Contracts Research: The Actors and the Audience

Kareem-Abdul-Jabbar_LipofskyI happen to agree with the recent New York Times article on the usefulness of legal research.  As many will recall, the basic idea was that a great deal of what is published is only that -- it exists in print and is largely unread or impractical. Part of the problem is that writing is a bit like hazing. Young people must do it to join the fraternity even if they have little new to say.  Another problem is the actor and audience problem. Law professors appear are both. As writers they are the actors and as readers they are the audience  -- the only audience. So they  play their part and then rush back to the audience to applaud the "acts" of  others. In these instances the work may be so theoretical that it is only of interest to very few, if any,  and perhaps useful to no one at all. This is related to or the same as  the skyhook problem as described by Monroe Freedman. As I understand it,  work that is too theoretical and too burdened by assumptions is comparable to engineers talking about the impossible.  Monroe H. Freedman, A Critique of Philosophizing About Lawyers' Ethics," 25 Geo. J. Legal Ethics 91 (2012).

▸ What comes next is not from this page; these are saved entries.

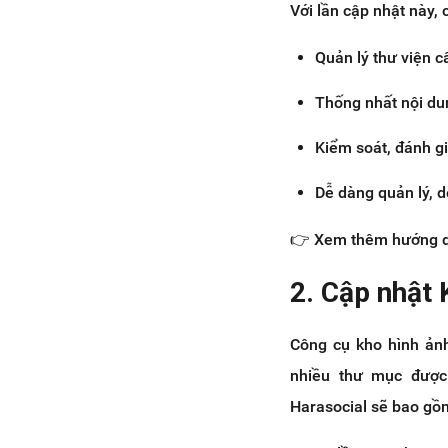
Với lần cập nhật này, 
Quản lý thư viện câ
Thống nhất nội dun
Kiểm soát, đánh gi
Dễ dàng quản lý, 
👉 Xem thêm hướng dẫn
2. Cập nhật 
Công cụ kho hình ảnh
nhiều thư mục được
Harasocial sẽ bao gồ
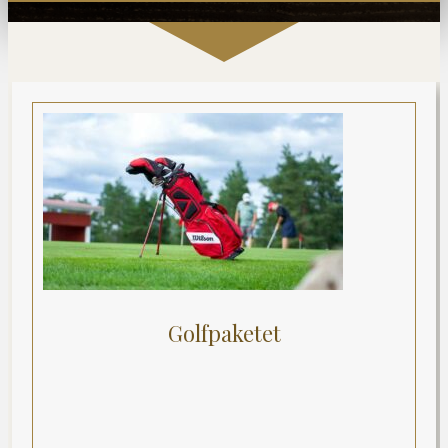
Golfpaketet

That was how an Article by Daniel Markovits and Alan Schwartz, "The Myth of the Efficient Breach: New Defenses of the Expectancy Interest," 97 Va. L. Rev. 1939 (2011), struck me.  Why write anything further about the efficient breach?  Of course, as always the joke was on me. I immediately set out to write yet another article about efficient breach which essentially says it does not exist, and Markovits and Schwartz are covering ground that is in large part both old and irrelevant. And with that I became the actor, the audience, and an actor acting out the roles of the actor an audience. I think this means my article, "A Nihilistic View of the Efficient Breach" 2013 Mich St.L. Rev. 167 , was a skyhook for skyhooks. If any of this interest to you and I hope not. Here is the link.

I realized why we do much of our writing. It's fun and we are addicted to ideas. It's a pretty good job! But are we at times too self indulgent?